◆ **Prompt**
Given these entries, repeat exactly the lines starting with the one that has "Varför måste mitt inlägg godkännas?" and going on through the one that has "cosa è successo", both included, but none of the pictures.

◆ **Listed records**
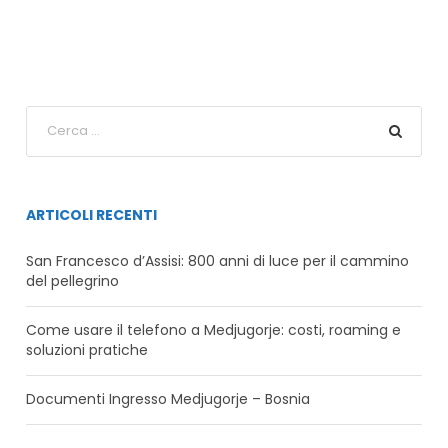
ARTICOLI RECENTI
San Francesco d’Assisi: 800 anni di luce per il cammino
del pellegrino
Come usare il telefono a Medjugorje: costi, roaming e
soluzioni pratiche
Documenti Ingresso Medjugorje – Bosnia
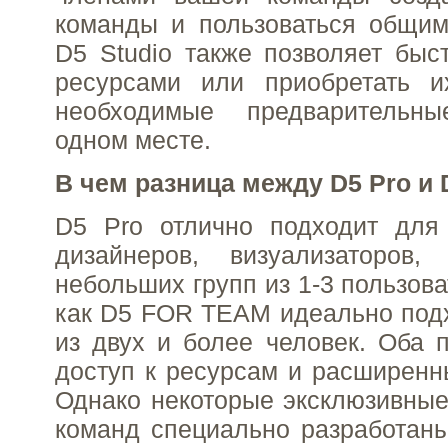
команды и пользоваться общим
D5 Studio также позволяет быс
ресурсами или приобретать и
необходимые предварительн
одном месте.
В чем разница между D5 Pro и
D5 Pro отлично подходит для
дизайнеров, визуализаторов,
небольших групп из 1-3 пользова
как D5 FOR TEAM идеально под
из двух и более человек. Оба 
доступ к ресурсам и расширен
Однако некоторые эксклюзивны
команд специально разработан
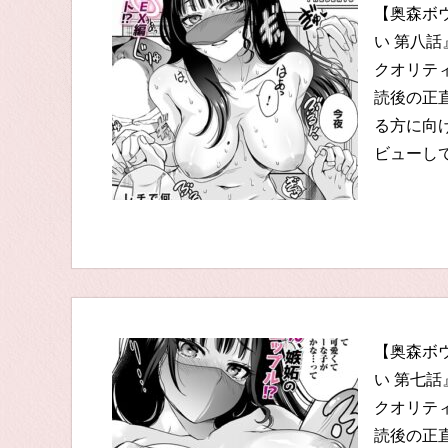
【奥森ボ
い 第八
クオリテ
読後の正
る方に向
ビューし
【奥森ボ
い 第七
クオリテ
読後の正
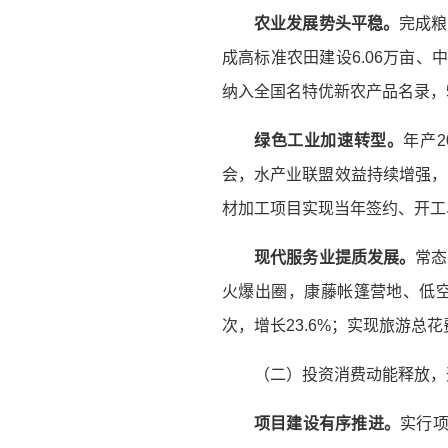
农业发展势头平稳。
完成粮
成高标准农田建设6.06万亩、中药
纳入全国名特优新农产品名录，5
绿色工业加速转型。
年产
会，水产业联盟效益持续增强，
材加工项目实现当年签约、开工
现代服务业提质发展。
常态
火爆出圈，康藤帐篷营地、低空旅
次，增长23.6%；实现旅游总
（二）投资消费动能释放，
项目建设有序推进。
实行项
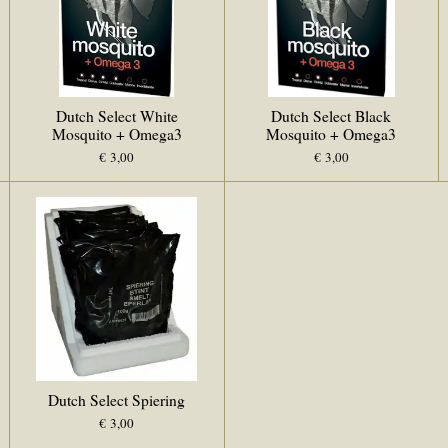
Dutch Select White
Dutch Select Black
Mosquito + Omega3
Mosquito + Omega3
€ 3,00
€ 3,00
Dutch Select Spiering
€ 3,00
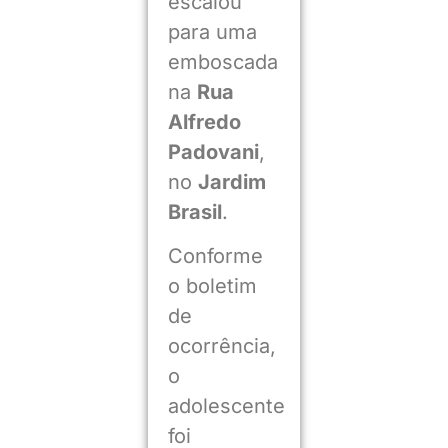
escalou
para uma
emboscada
na
Rua
Alfredo
Padovani
,
no
Jardim
Brasil
.
Conforme
o boletim
de
ocorrência,
o
adolescente
foi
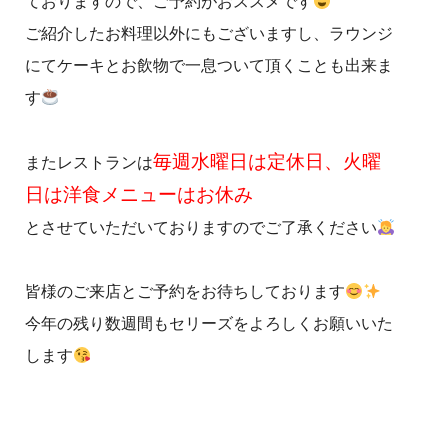
ておりますので、ご予約がおススメです
ご紹介したお料理以外にもございますし、ラウンジ
にてケーキとお飲物で一息ついて頂くことも出来ま
す
毎週水曜日は定休日、火曜
またレストランは
日は洋食メニューはお休み
とさせていただいておりますのでご了承ください
皆様のご来店とご予約をお待ちしております
今年の残り数週間もセリーズをよろしくお願いいた
します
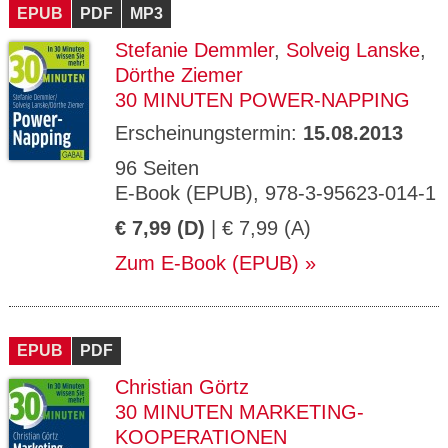
EPUB
PDF
MP3
Stefanie Demmler
,
Solveig Lanske
,
Dörthe Ziemer
30 MINUTEN POWER-NAPPING
Erscheinungstermin:
15.08.2013
96 Seiten
E-Book (EPUB), 978-3-95623-014-1
€ 7,99 (D)
| € 7,99 (A)
Zum E-Book (EPUB)
EPUB
PDF
Christian Görtz
30 MINUTEN MARKETING-
KOOPERATIONEN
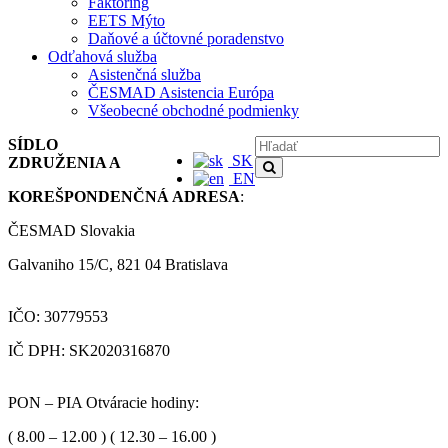
Faktoring
EETS Mýto
Daňové a účtovné poradenstvo
Odťahová služba
Asistenčná služba
ČESMAD Asistencia Európa
Všeobecné obchodné podmienky
SÍDLO
SK
ZDRUŽENIA A
EN
KOREŠPONDENČNÁ ADRESA
:
ČESMAD Slovakia
Galvaniho 15/C, 821 04 Bratislava
IČO: 30779553
IČ DPH: SK2020316870
PON – PIA Otváracie hodiny:
( 8.00 – 12.00 ) ( 12.30 – 16.00 )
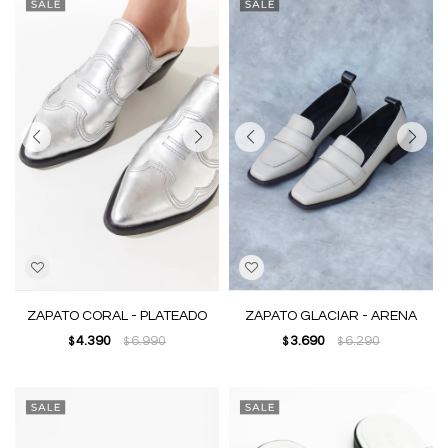
ZAPATO CORAL - PLATEADO
ZAPATO GLACIAR - ARENA
4.390
6.990
3.690
6.290
$
$
$
$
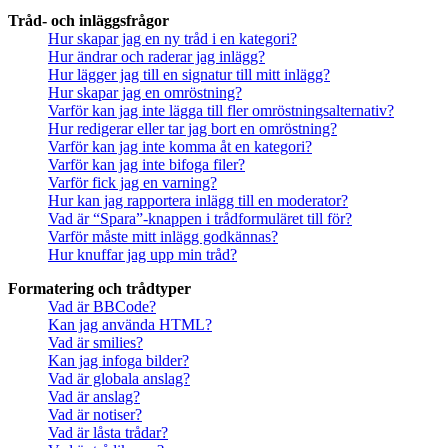
Tråd- och inläggsfrågor
Hur skapar jag en ny tråd i en kategori?
Hur ändrar och raderar jag inlägg?
Hur lägger jag till en signatur till mitt inlägg?
Hur skapar jag en omröstning?
Varför kan jag inte lägga till fler omröstningsalternativ?
Hur redigerar eller tar jag bort en omröstning?
Varför kan jag inte komma åt en kategori?
Varför kan jag inte bifoga filer?
Varför fick jag en varning?
Hur kan jag rapportera inlägg till en moderator?
Vad är “Spara”-knappen i trådformuläret till för?
Varför måste mitt inlägg godkännas?
Hur knuffar jag upp min tråd?
Formatering och trådtyper
Vad är BBCode?
Kan jag använda HTML?
Vad är smilies?
Kan jag infoga bilder?
Vad är globala anslag?
Vad är anslag?
Vad är notiser?
Vad är låsta trådar?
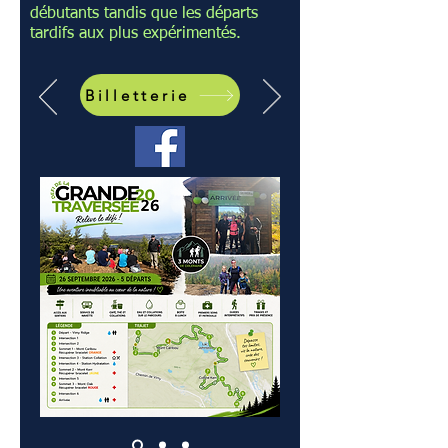
débutants tandis que les départs
tardifs aux plus expérimentés.
Billetterie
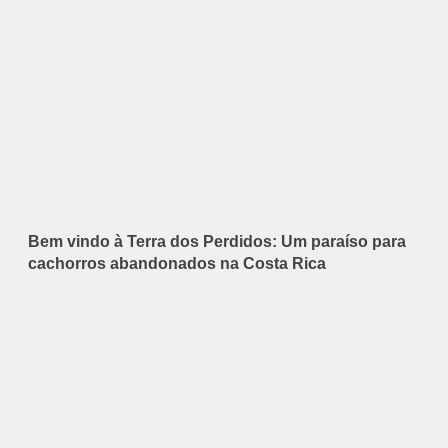
Bem vindo à Terra dos Perdidos: Um paraíso para
cachorros abandonados na Costa Rica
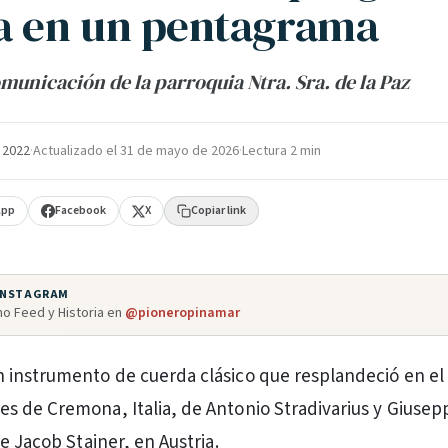
a en un pentagrama
municación de la parroquia Ntra. Sra. de la Paz
e 2022
·
Actualizado el
31 de mayo de 2026
·
Lectura 2 min
App
Facebook
X
Copiar link
 INSTAGRAM
o Feed y Historia en
@pioneropinamar
un instrumento de cuerda clásico que resplandeció en el 
res de Cremona, Italia, de Antonio Stradivarius y Giusep
e Jacob Stainer, en Austria.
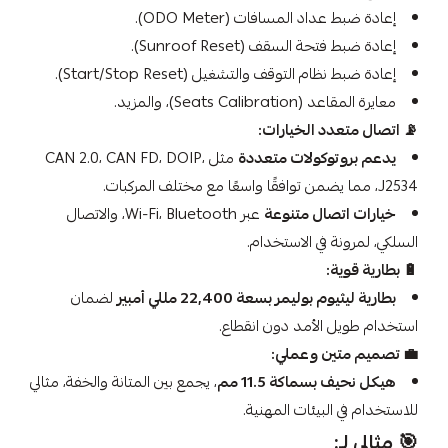
إعادة ضبط عداد المسافات (ODO Meter).
إعادة ضبط فتحة السقف (Sunroof Reset).
إعادة ضبط نظام التوقف والتشغيل (Start/Stop Reset).
معايرة المقاعد (Seats Calibration)، والمزيد.
📡
اتصال متعدد الخيارات:
يدعم بروتوكولات متعددة
مثل CAN 2.0، CAN FD، DOIP،
J2534، مما يضمن توافقًا واسعًا مع مختلف المركبات.
خيارات اتصال متنوعة
عبر Wi-Fi، Bluetooth، والاتصال
السلكي، لمرونة في الاستخدام.
🔋
بطارية قوية:
بطارية ليثيوم بوليمر بسعة 22,400 مللي أمبير
لضمان
استخدام طويل الأمد دون انقطاع.
💼
تصميم متين وعملي:
هيكل نحيف بسماكة 11.5 مم
، يجمع بين المتانة والخفة، مثالي
للاستخدام في البيئات المهنية.
🎯
مثالي لـ:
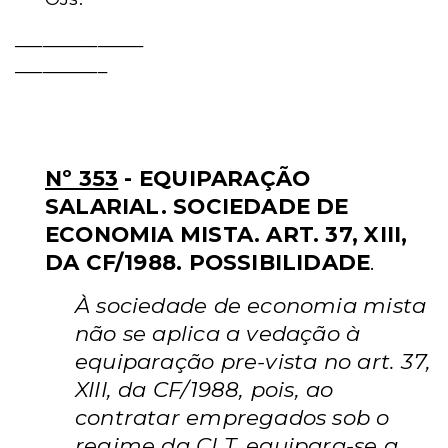
______________
__________
Orientações Jurisprudenciais da
SDI-1
Nº 353
- EQUIPARAÇÃO
SALARIAL. SOCIEDADE DE
ECONOMIA MISTA. ART. 37, XIII,
DA CF/1988. POSSIBILIDADE
.
À sociedade de economia mista
não se aplica a vedação à
equiparação pre-vista no art. 37,
XIII, da CF/1988, pois, ao
contratar empregados sob o
regime da CLT, equipara-se a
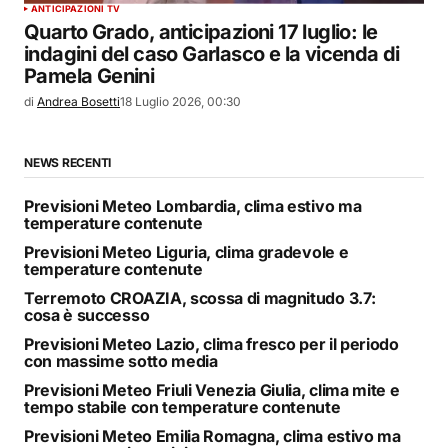
ANTICIPAZIONI TV
Quarto Grado, anticipazioni 17 luglio: le
indagini del caso Garlasco e la vicenda di
Pamela Genini
di
Andrea Bosetti
18 Luglio 2026, 00:30
NEWS RECENTI
Previsioni Meteo Lombardia, clima estivo ma
temperature contenute
Previsioni Meteo Liguria, clima gradevole e
temperature contenute
Terremoto CROAZIA, scossa di magnitudo 3.7:
cosa è successo
Previsioni Meteo Lazio, clima fresco per il periodo
con massime sotto media
Previsioni Meteo Friuli Venezia Giulia, clima mite e
tempo stabile con temperature contenute
Previsioni Meteo Emilia Romagna, clima estivo ma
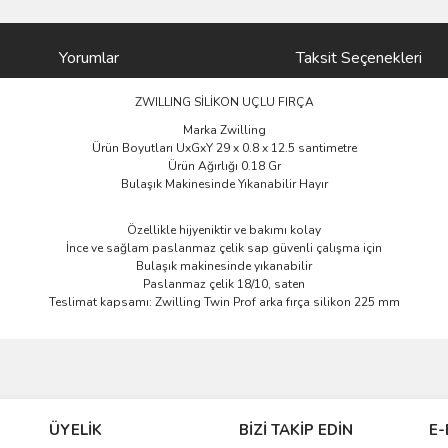
Yorumlar
Taksit Seçenekleri
ZWILLING SİLİKON UÇLU FIRÇA
Marka Zwilling
Ürün Boyutları UxGxY 29 x 0.8 x 12.5 santimetre
Ürün Ağırlığı 0.18 Gr
Bulaşık Makinesinde Yıkanabilir Hayır
Özellikle hijyeniktir ve bakımı kolay
İnce ve sağlam paslanmaz çelik sap güvenli çalışma için
Bulaşık makinesinde yıkanabilir
Paslanmaz çelik 18/10, saten
Teslimat kapsamı: Zwilling Twin Prof arka fırça silikon 225 mm
ve diğer konularda yetersiz gördüğünüz noktaları öneri formunu kullanarak taraf
Bu ürüne ilk yorumu siz yapın!
ÜYELİK
BİZİ TAKİP EDİN
E-
r.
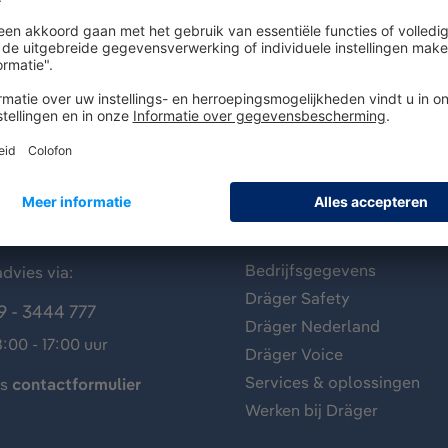
antenservice
Over Dräger
Bedrijfsgegevens
dvies via:
Dräger Safety
9 - 3444 777
Dräger Nederland
:00 - 17:00 uur
Dräger Voice
Services & oplossingen
ns
contactformulier
Werken bij Dräger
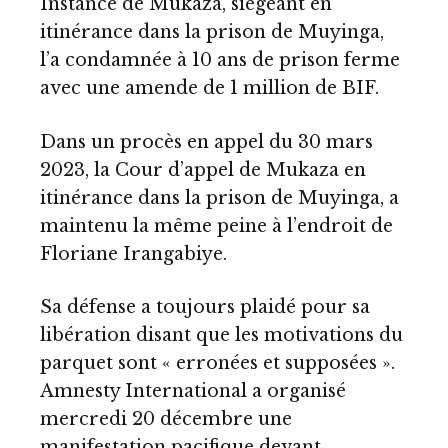
Instance de Mukaza, siégeant en
itinérance dans la prison de Muyinga,
l’a condamnée à 10 ans de prison ferme
avec une amende de 1 million de BIF.
Dans un procès en appel du 30 mars
2023, la Cour d’appel de Mukaza en
itinérance dans la prison de Muyinga, a
maintenu la même peine à l’endroit de
Floriane Irangabiye.
Sa défense a toujours plaidé pour sa
libération disant que les motivations du
parquet sont « erronées et supposées ».
Amnesty International a organisé
mercredi 20 décembre une
manifestation pacifique devant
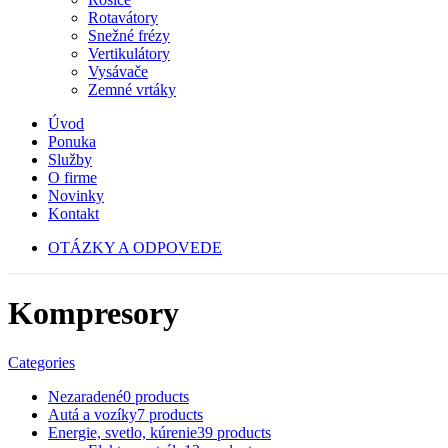
Rotavátory
Snežné frézy
Vertikulátory
Vysávače
Zemné vrtáky
Úvod
Ponuka
Služby
O firme
Novinky
Kontakt
OTÁZKY A ODPOVEDE
Kompresory
Categories
Nezaradené
0 products
Autá a vozíky
7 products
Energie, svetlo, kúrenie
39 products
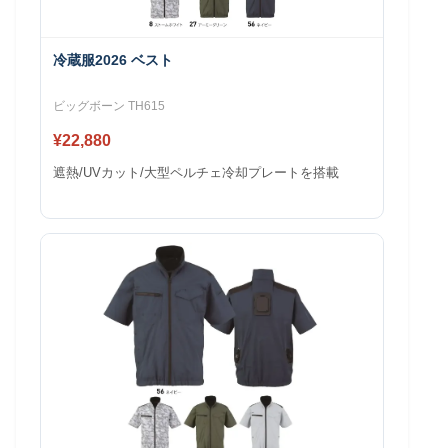
冷蔵服2026 ベスト
ビッグボーン TH615
¥22,880
遮熱/UVカット/大型ペルチェ冷却プレートを搭載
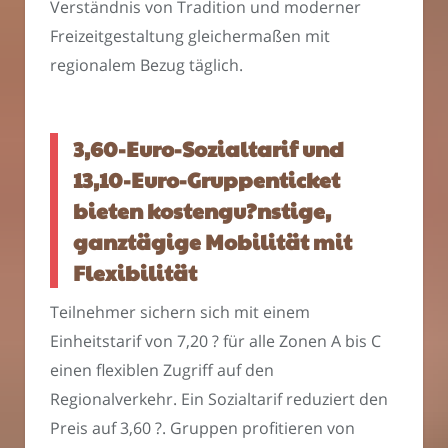
Verständnis von Tradition und moderner
Freizeitgestaltung gleichermaßen mit
regionalem Bezug täglich.
3,60-Euro-Sozialtarif und
13,10-Euro-Gruppenticket
bieten kostengu?nstige,
ganztägige Mobilität mit
Flexibilität
Teilnehmer sichern sich mit einem
Einheitstarif von 7,20 ? für alle Zonen A bis C
einen flexiblen Zugriff auf den
Regionalverkehr. Ein Sozialtarif reduziert den
Preis auf 3,60 ?. Gruppen profitieren von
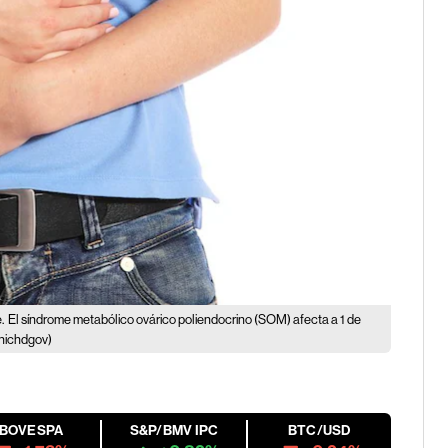
.
El síndrome metabólico ovárico poliendocrino (SOM) afecta a 1 de
 nichdgov)
IBOVESPA
S&P/BMV IPC
BTC/USD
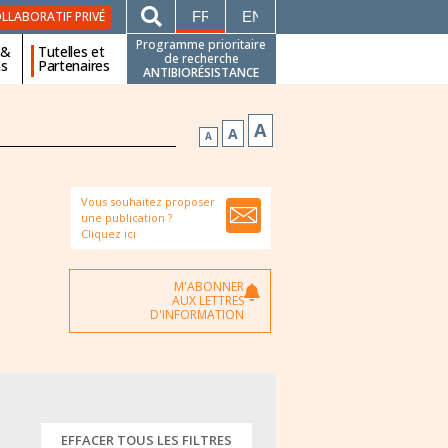
FRANÇAIS
ENGLISH
LLABORATIF PRIVÉ
Programme prioritaire
 &
Tutelles et
de recherche
ns
Partenaires
ANTIBIORÉSISTANCE
A
A
A
Vous souhaitez proposer
une publication ?
Cliquez ici
M'ABONNER
AUX LETTRES
D'INFORMATION
EFFACER TOUS LES FILTRES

◆ **Result for this exercise**
Varför måste mitt inlägg godkännas?
Hur knuffar jag upp min tråd?
Formatering och trådtyper
Vad är BBCode?
Kan jag använda HTML?
Vad är smilies?
Kan jag infoga bilder?
Vad är globala anslag?
Vad är anslag?
Vad är notiser?
Vad är låsta trådar?
débutants tandis que les départs
tardifs aux plus expérimentés.
Billetterie
Bem vindo à Terra dos Perdidos: Um paraíso para
cachorros abandonados na Costa Rica
a en un pentagrama
municación de la parroquia Ntra. Sra. de la Paz
e 2022
·
Actualizado el
31 de mayo de 2026
·
Lectura 2 min
App
Facebook
X
Copiar link
 INSTAGRAM
o Feed y Historia en
@pioneropinamar
un instrumento de cuerda clásico que resplandeció en el 
res de Cremona, Italia, de Antonio Stradivarius y Giusep
e Jacob Stainer, en Austria.
إعادة ضبط عداد المسافات (ODO Meter).
إعادة ضبط فتحة السقف (Sunroof Reset).
إعادة ضبط نظام التوقف والتشغيل (Start/Stop Reset).
معايرة المقاعد (Seats Calibration)، والمزيد.
📡
اتصال متعدد الخيارات:
يدعم بروتوكولات متعددة
مثل CAN 2.0، CAN FD، DOIP،
J2534، مما يضمن توافقًا واسعًا مع مختلف المركبات.
خيارات اتصال متنوعة
عبر Wi-Fi، Bluetooth، والاتصال
السلكي، لمرونة في الاستخدام.
🔋
بطارية قوية:
بطارية ليثيوم بوليمر بسعة 22,400 مللي أمبير
لضمان
استخدام طويل الأمد دون انقطاع.
💼
تصميم متين وعملي:
هيكل نحيف بسماكة 11.5 مم
، يجمع بين المتانة والخفة، مثالي
للاستخدام في البيئات المهنية.
🎯
مثالي لـ:
______________
__________
Orientações Jurisprudenciais da
SDI-1
Nº 353
- EQUIPARAÇÃO
SALARIAL. SOCIEDADE DE
ECONOMIA MISTA. ART. 37, XIII,
DA CF/1988. POSSIBILIDADE
.
À sociedade de economia mista
não se aplica a vedação à
equiparação pre-vista no art. 37,
XIII, da CF/1988, pois, ao
contratar empregados sob o
regime da CLT, equipara-se a
ANTICIPAZIONI TV
Quarto Grado, anticipazioni 17 luglio: le
indagini del caso Garlasco e la vicenda di
Pamela Genini
di
Andrea Bosetti
18 Luglio 2026, 00:30
NEWS RECENTI
Previsioni Meteo Lombardia, clima estivo ma
temperature contenute
Previsioni Meteo Liguria, clima gradevole e
temperature contenute
Terremoto CROAZIA, scossa di magnitudo 3.7:
cosa è successo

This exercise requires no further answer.